Real-time adaptability is another advantage of using an automated optimization system [
30]. When disruptions occur, such as driver unavailability due to illness or unexpected events, automated optimization systems can quickly analyze the situation and reassign available drivers to fill the gaps [
31]. By identifying the most suitable replacements based on various factors like tiredness score, proximity, and regulatory compliance, the system minimizes the impact of disruptions on the overall schedule. In the event of disruptions along a specific route or at a particular location, the automated optimization system can rapidly reallocate an optimal driver for the alternative routing by analyzing available drivers and resources, ensuring timely delivery, and minimizing the impact of disruptions on the entire transport network.
Limitations
Firstly, one of the primary limitations of our study is the degree of data availability for the automated optimization. Access to comprehensive and accurate data on company’s key performance indicators, driver skills, driver preferences, enroute change of drivers, etc. would allow for a more complex analysis and the more realistic modeling of real-life scenarios. One of our future prospects is to integrate such parameters (when available) in the training or testing of our models. Secondly, our dataset size is rather small, making us uncertain on the model’s behavior on large-scale optimization problems. Thirdly, the testing of the models was carried out on internal data. Scalability and computational efficiency are yet to be ensured and evaluated on larger and external datasets, which is another future prospect of our research.
5. Conclusions
We presented the Ferodata AI engine, an AI/ML optimization module, developed by our team, that automatically assigns drivers to freight transportation orders based on the data about drivers, workplaces, driving/service times, and circulation history.
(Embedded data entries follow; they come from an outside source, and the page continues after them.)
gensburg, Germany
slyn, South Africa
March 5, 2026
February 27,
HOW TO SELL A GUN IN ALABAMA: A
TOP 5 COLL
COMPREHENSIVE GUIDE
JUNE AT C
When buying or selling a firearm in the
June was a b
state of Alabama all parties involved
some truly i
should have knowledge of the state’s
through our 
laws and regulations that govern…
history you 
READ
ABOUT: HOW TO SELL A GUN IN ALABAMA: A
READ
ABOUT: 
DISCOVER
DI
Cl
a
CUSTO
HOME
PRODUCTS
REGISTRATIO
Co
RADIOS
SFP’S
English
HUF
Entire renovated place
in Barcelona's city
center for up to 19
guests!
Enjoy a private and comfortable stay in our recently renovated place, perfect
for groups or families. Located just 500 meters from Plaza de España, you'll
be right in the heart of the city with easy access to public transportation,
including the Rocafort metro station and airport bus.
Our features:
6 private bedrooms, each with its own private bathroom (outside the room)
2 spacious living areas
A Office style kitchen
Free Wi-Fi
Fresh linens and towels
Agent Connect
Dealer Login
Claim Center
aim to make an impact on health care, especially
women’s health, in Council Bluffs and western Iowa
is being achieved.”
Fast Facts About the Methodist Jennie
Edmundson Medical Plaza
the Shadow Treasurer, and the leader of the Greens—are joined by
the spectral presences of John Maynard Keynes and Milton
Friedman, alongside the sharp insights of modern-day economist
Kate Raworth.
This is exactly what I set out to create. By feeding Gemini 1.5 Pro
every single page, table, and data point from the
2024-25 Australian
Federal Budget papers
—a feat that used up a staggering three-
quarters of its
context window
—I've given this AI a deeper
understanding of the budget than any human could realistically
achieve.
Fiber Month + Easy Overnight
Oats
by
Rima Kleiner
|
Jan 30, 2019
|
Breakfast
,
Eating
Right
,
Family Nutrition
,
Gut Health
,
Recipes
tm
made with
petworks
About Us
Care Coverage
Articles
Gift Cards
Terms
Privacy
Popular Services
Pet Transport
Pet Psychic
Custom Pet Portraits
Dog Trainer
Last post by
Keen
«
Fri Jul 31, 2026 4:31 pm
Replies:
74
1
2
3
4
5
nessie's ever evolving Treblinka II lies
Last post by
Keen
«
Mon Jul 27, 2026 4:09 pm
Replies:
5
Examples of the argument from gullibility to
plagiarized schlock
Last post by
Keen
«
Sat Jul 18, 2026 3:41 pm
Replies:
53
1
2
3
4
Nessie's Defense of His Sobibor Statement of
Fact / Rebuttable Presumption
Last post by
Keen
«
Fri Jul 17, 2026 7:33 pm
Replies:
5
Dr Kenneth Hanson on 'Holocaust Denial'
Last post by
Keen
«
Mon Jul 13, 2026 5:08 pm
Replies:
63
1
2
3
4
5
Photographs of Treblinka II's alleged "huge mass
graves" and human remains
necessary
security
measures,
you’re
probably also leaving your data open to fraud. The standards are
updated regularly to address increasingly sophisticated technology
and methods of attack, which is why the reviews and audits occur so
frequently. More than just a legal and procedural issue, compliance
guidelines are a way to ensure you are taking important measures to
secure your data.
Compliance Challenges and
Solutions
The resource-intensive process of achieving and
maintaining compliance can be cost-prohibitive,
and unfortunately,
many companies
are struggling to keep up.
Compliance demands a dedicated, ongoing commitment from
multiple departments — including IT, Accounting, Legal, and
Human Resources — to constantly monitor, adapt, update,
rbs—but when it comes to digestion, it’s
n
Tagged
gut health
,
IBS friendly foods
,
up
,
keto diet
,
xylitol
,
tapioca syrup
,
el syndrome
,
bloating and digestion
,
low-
The model proposed by us is the first of its kind to be published and obtained excellent performance metrics on the train set and very good and encouraging performance metrics on the test set. The presentation of the Ferodata AI engine and the publication of this research paper for the rail freight transportation industry can have several important implications and benefits for the industry as a whole. One of the key benefits of an AI/ML optimization module like the Ferodata AI engine is the potential for significant efficiency improvements. By automatically assigning drivers to freight transportation orders based on various data points, idle time can be reduced and overall resource allocation can be improved. This leads to cost savings for transportation companies and potentially lower prices for customers. The ability to assign drivers to orders with precision can lead to better service quality. Timely deliveries and reduced delays can enhance customer satisfaction, making rail freight transportation a more attractive option for businesses that rely on it. AI-driven optimization can help rail freight companies make the most of their resources. It can balance workloads, prevent the overworking of certain drivers, and ensure that resources are used efficiently across the network. Optimized driver assignments can also lead to safety improvements. By managing driver schedules and driving times more effectively, it is possible to reduce fatigue-related accidents and enhance overall safety within the industry. By optimizing driver schedules and ensuring compliance with regulations regarding working hours and rest breaks, the Ferodata AI engine can help rail freight companies maintain regulatory compliance and avoid fines or penalties. After rigorous testing and validation on external and larger datasets, the automated optimization of locomotive driver assignments could bring operational efficiency, cost savings, regulatory compliance, and improved safety to scheduled rail freight transports. If the AI/ML optimization module proves successful, it may encourage other rail freight companies to adopt similar technologies. This can lead to an industry-wide shift towards greater efficiency and improved services.